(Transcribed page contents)
----------

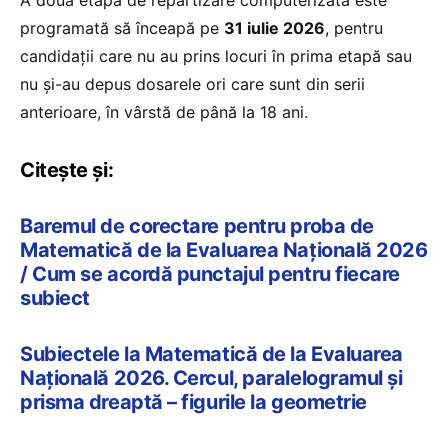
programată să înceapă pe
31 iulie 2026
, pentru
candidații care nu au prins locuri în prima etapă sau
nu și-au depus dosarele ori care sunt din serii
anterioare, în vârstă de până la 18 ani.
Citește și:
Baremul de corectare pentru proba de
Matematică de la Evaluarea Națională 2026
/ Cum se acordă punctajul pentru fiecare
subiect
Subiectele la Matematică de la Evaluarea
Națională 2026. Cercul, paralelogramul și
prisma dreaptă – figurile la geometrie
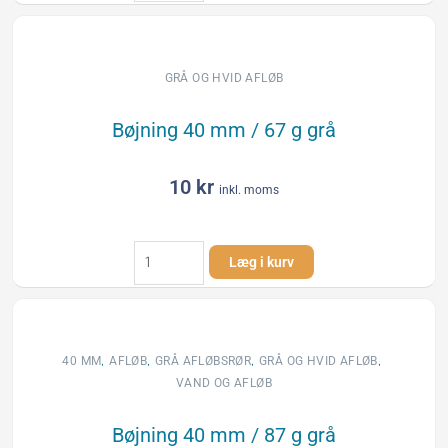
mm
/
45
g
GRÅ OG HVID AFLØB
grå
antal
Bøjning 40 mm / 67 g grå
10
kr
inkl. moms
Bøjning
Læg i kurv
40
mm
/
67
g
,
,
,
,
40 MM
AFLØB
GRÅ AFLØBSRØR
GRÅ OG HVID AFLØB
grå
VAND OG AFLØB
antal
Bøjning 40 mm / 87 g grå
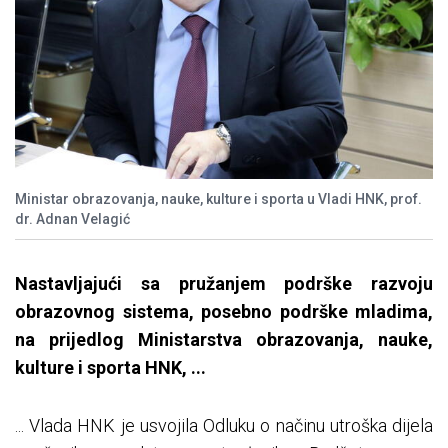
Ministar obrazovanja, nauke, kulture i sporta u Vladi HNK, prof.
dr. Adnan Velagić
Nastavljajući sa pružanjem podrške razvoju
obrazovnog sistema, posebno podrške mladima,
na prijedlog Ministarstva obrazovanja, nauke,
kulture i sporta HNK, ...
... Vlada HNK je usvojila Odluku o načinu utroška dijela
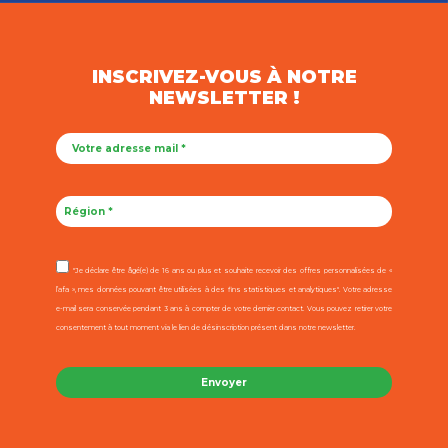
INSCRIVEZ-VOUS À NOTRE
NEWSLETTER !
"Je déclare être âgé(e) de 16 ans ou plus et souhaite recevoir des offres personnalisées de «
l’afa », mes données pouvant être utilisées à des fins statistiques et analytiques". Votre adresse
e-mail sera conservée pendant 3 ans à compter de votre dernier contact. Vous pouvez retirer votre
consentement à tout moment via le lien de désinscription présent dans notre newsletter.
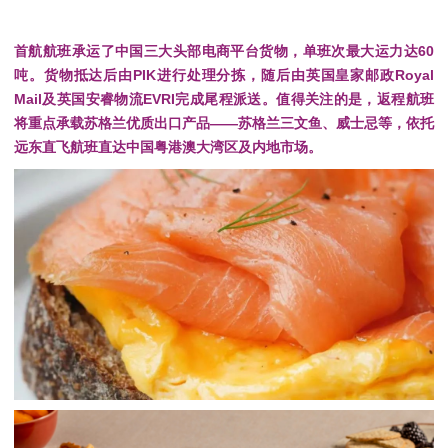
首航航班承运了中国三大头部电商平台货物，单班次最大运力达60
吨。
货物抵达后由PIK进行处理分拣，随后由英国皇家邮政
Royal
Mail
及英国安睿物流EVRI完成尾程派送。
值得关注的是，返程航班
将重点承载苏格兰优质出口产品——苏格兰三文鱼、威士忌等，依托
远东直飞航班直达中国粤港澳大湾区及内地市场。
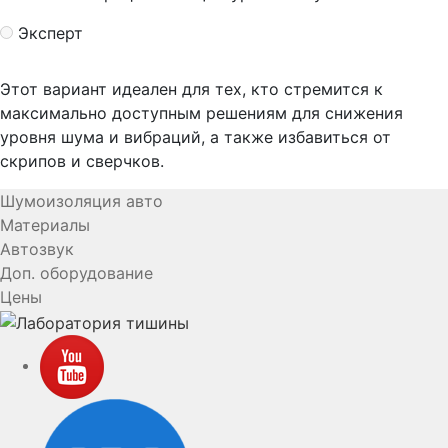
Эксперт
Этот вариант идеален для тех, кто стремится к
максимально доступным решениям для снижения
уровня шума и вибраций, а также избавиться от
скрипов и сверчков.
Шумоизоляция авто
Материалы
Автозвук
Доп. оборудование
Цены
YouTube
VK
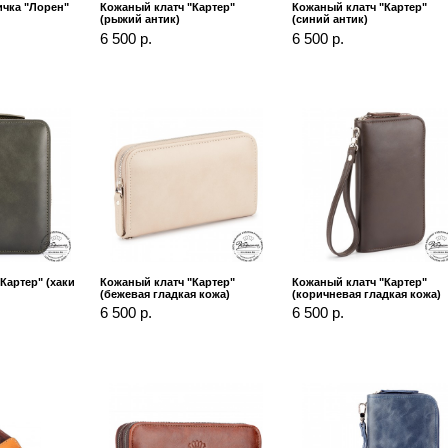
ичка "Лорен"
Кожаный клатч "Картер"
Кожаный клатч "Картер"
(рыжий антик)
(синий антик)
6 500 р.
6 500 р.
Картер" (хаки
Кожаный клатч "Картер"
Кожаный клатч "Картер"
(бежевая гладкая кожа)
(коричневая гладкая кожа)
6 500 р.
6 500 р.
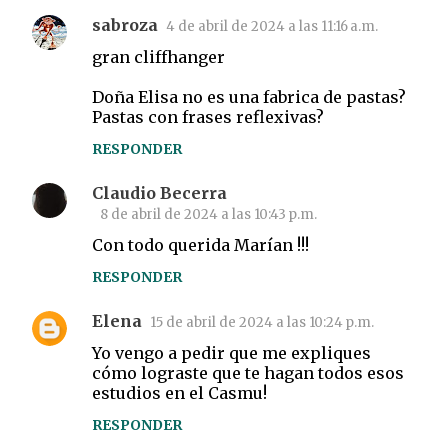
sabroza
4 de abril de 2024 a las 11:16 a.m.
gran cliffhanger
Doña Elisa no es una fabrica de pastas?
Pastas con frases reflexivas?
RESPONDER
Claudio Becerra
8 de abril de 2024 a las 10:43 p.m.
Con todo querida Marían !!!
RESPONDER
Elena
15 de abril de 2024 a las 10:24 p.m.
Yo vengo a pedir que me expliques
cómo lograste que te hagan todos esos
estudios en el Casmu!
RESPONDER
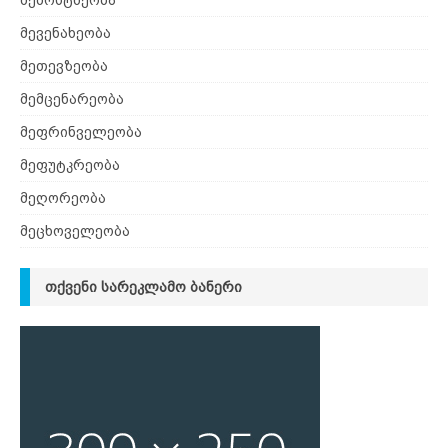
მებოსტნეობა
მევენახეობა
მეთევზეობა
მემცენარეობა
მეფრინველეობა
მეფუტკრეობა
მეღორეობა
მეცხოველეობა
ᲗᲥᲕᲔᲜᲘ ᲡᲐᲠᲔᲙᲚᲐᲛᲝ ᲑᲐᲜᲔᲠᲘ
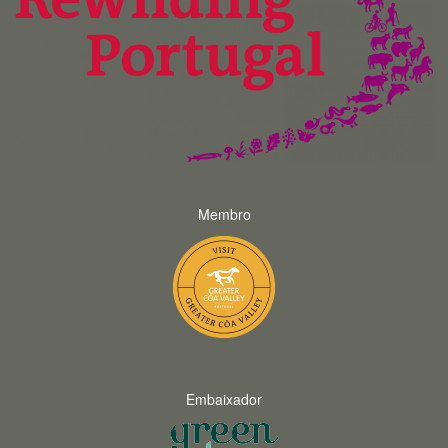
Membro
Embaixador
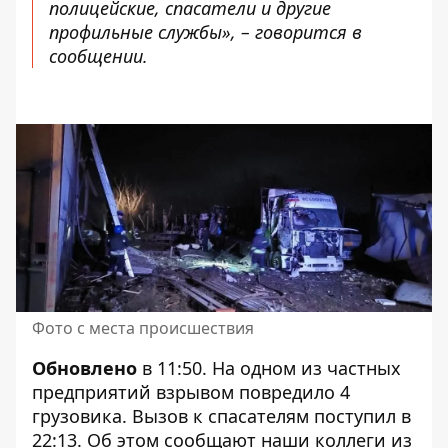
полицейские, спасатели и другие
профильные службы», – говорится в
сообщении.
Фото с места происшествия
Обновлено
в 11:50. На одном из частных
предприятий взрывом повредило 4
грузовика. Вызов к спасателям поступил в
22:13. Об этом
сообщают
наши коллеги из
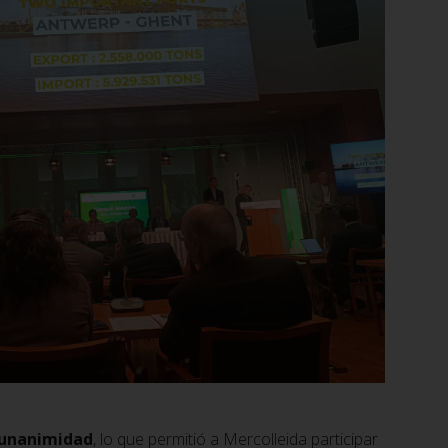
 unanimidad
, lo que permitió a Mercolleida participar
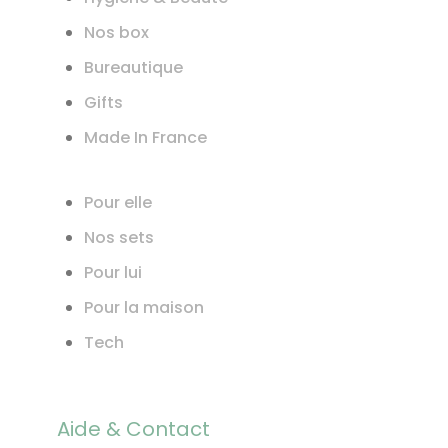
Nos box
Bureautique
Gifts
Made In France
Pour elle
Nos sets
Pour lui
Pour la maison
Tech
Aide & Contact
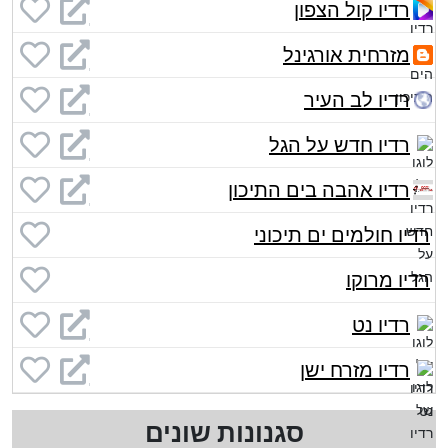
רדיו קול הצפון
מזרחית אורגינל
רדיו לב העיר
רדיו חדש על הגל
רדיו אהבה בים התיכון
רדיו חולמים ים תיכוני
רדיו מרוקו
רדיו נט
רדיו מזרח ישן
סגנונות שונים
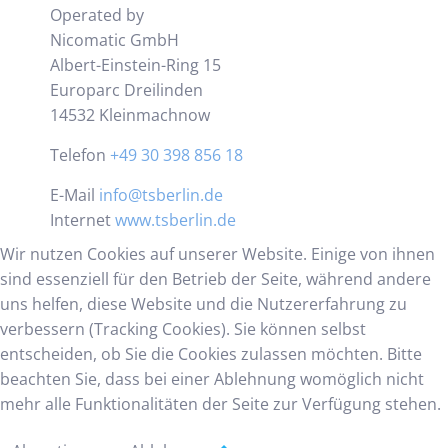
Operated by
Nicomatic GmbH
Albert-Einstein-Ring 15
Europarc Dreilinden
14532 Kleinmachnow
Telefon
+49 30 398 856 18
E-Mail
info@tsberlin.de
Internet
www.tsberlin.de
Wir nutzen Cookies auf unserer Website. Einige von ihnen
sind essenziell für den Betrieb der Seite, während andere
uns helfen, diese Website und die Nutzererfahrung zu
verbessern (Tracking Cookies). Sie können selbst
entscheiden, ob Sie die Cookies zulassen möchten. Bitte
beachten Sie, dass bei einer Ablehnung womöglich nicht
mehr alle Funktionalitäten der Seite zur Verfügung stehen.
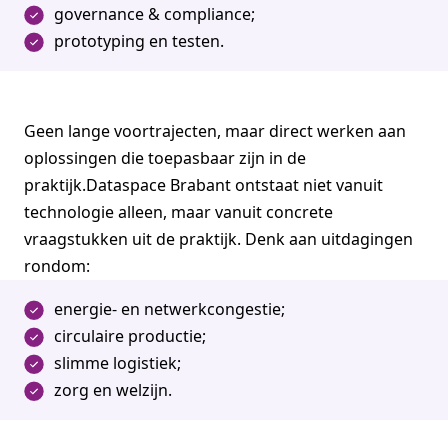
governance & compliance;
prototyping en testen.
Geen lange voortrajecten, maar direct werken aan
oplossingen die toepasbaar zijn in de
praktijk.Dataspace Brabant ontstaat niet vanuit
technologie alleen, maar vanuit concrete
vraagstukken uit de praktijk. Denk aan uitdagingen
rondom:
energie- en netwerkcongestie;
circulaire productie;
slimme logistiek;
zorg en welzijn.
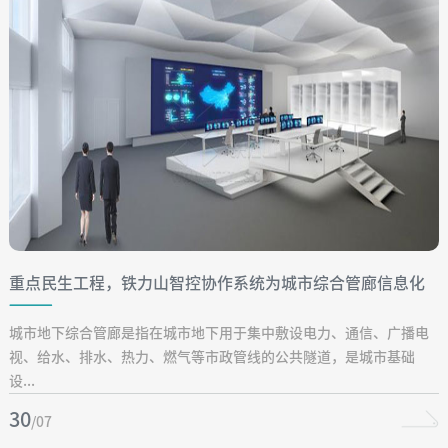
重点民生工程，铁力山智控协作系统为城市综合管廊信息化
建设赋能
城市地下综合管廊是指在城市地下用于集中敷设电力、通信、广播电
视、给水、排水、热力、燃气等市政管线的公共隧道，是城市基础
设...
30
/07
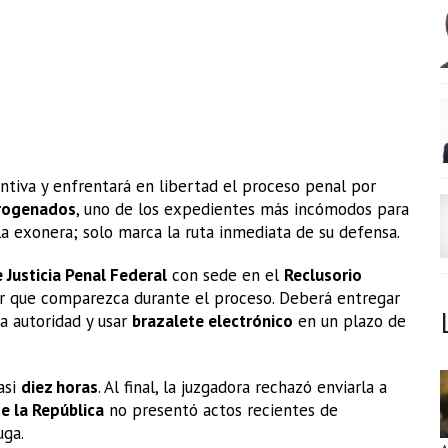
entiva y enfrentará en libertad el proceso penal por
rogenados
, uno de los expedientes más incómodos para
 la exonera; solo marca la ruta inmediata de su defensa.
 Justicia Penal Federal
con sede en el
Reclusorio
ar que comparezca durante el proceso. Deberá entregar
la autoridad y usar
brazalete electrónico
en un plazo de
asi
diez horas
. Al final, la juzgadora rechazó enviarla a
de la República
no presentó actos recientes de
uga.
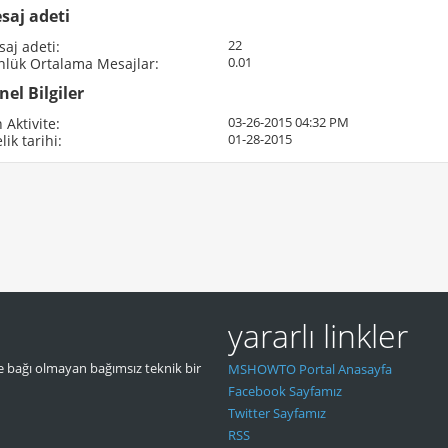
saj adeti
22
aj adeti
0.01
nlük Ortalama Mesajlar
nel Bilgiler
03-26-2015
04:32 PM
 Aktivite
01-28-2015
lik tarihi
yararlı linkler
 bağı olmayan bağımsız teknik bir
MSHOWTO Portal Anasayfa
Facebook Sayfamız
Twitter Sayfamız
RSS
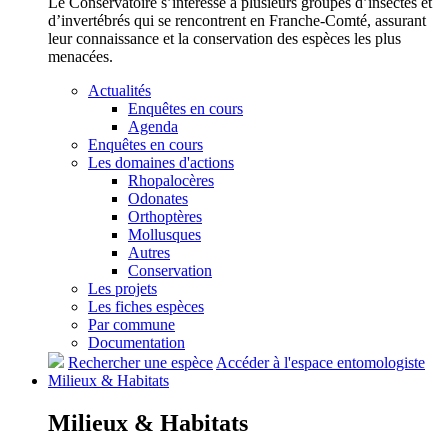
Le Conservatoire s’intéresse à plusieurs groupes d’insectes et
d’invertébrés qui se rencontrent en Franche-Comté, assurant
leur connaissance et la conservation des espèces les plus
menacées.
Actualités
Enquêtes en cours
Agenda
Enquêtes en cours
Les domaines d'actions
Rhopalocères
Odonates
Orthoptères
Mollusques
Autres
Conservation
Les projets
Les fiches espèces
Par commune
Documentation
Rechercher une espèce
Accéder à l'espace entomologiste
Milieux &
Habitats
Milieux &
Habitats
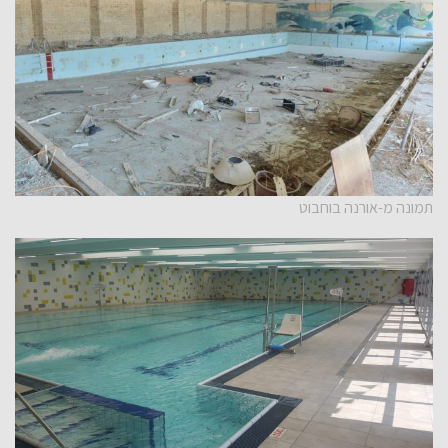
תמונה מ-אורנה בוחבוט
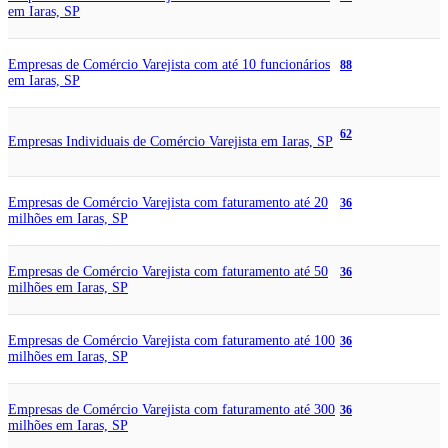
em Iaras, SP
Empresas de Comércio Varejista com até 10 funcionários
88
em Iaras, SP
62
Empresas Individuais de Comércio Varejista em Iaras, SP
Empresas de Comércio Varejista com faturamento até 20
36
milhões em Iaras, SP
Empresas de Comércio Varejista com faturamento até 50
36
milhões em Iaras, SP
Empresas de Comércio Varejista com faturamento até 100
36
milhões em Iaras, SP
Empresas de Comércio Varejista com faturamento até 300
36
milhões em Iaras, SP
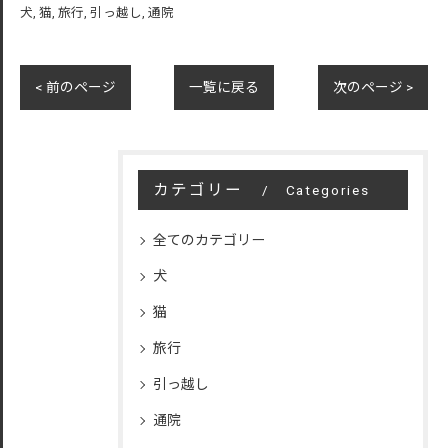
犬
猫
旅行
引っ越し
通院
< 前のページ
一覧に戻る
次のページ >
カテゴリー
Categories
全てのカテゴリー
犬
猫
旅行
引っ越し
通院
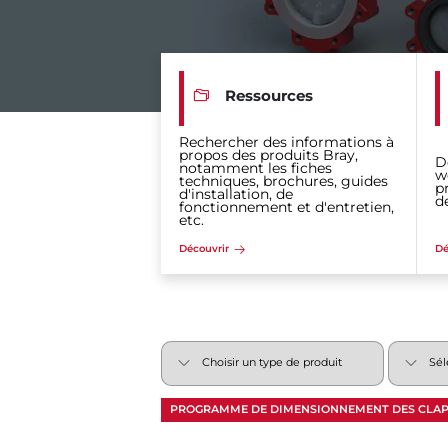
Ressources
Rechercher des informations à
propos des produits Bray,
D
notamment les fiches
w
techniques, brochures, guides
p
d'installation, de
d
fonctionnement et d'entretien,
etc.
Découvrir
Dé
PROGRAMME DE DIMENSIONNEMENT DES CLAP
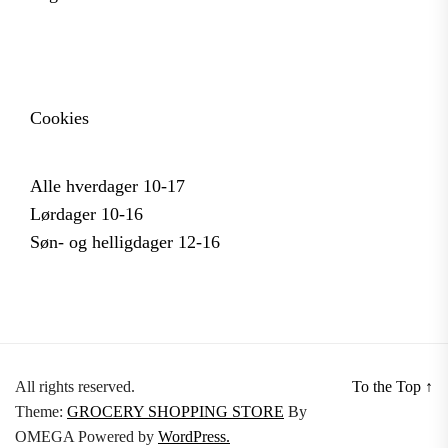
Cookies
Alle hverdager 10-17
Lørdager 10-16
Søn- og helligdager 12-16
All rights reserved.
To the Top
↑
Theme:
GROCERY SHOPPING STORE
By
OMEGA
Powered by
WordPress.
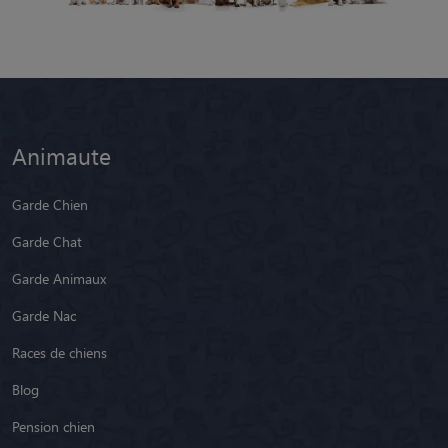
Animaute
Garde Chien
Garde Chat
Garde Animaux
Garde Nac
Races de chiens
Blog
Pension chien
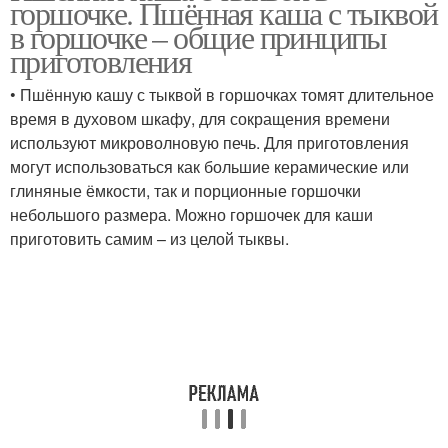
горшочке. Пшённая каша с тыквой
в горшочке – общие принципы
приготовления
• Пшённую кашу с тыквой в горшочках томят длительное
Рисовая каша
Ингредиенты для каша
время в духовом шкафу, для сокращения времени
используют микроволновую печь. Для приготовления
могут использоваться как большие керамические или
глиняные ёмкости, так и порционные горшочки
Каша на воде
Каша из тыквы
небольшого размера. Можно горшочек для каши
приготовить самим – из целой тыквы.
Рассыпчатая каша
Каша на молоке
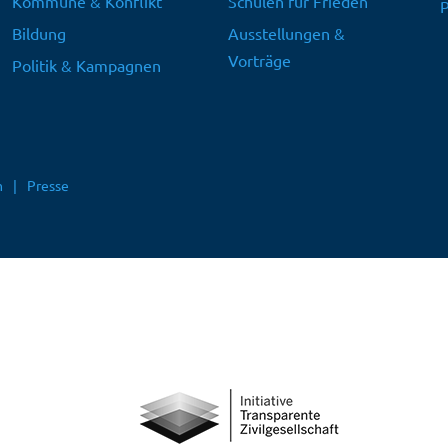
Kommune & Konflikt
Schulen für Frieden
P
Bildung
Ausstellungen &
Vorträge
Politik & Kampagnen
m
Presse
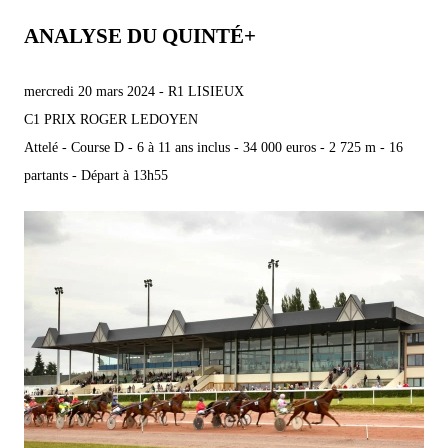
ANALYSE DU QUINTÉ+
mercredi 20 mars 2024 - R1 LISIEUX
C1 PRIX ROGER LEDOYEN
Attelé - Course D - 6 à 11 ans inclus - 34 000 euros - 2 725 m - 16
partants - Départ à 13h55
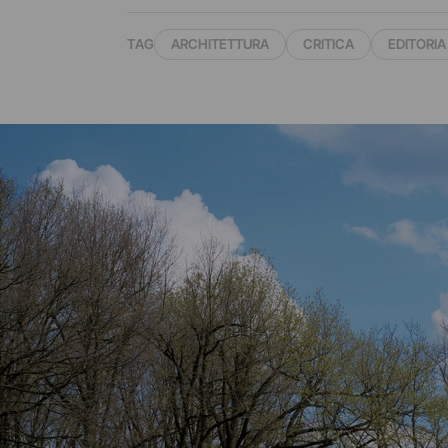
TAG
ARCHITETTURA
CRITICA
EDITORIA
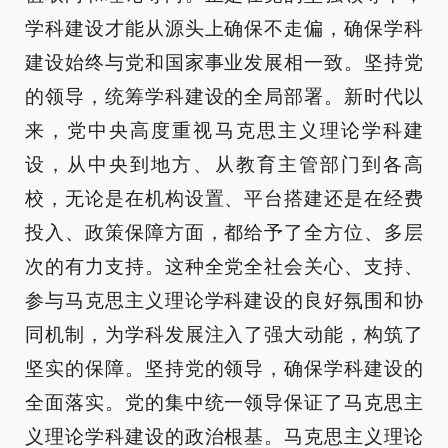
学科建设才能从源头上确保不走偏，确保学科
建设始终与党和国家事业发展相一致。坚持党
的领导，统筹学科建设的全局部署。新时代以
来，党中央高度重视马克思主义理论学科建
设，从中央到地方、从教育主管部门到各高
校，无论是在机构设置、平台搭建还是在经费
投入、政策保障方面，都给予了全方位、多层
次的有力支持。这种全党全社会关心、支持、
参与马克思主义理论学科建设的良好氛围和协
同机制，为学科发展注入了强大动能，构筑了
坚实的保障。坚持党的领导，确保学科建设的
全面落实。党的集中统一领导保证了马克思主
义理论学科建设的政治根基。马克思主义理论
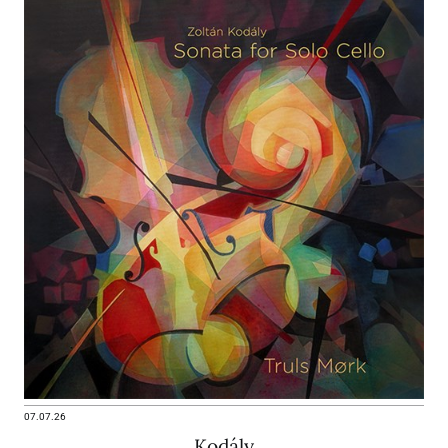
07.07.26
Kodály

----------

Requirement: No picture is to be printed. Output exactly the lines above from the line containing "მევენახეობა" through the line containing "Wir nutzen Cookies".

Worked solution:
მევენახეობა
მეთევზეობა
მემცენარეობა
მეფრინველეობა
მეფუტკრეობა
მეღორეობა
მეცხოველეობა
ᲗᲥᲕᲔᲜᲘ ᲡᲐᲠᲔᲙᲚᲐᲛᲝ ᲑᲐᲜᲔᲠᲘ
Membro
Embaixador
полицейские, спасатели и другие
профильные службы», – говорится в
сообщении.
Фото с места происшествия
Обновлено
в 11:50. На одном из частных
предприятий взрывом повредило 4
грузовика. Вызов к спасателям поступил в
22:13. Об этом
сообщают
наши коллеги из
 unanimidad
, lo que permitió a Mercolleida participar
Nos box
Bureautique
Gifts
Made In France
Pour elle
Nos sets
Pour lui
Pour la maison
Tech
Aide & Contact
רדיו קול הצפון
מזרחית אורגינל
רדיו לב העיר
רדיו חדש על הגל
רדיו אהבה בים התיכון
רדיו חולמים ים תיכוני
רדיו מרוקו
רדיו נט
רדיו מזרח ישן
סגנונות שונים
Operated by
Nicomatic GmbH
Albert-Einstein-Ring 15
Europarc Dreilinden
14532 Kleinmachnow
Telefon
+49 30 398 856 18
E-Mail
info@tsberlin.de
Internet
www.tsberlin.de
Wir nutzen Cookies auf unserer Website. Einige von ihnen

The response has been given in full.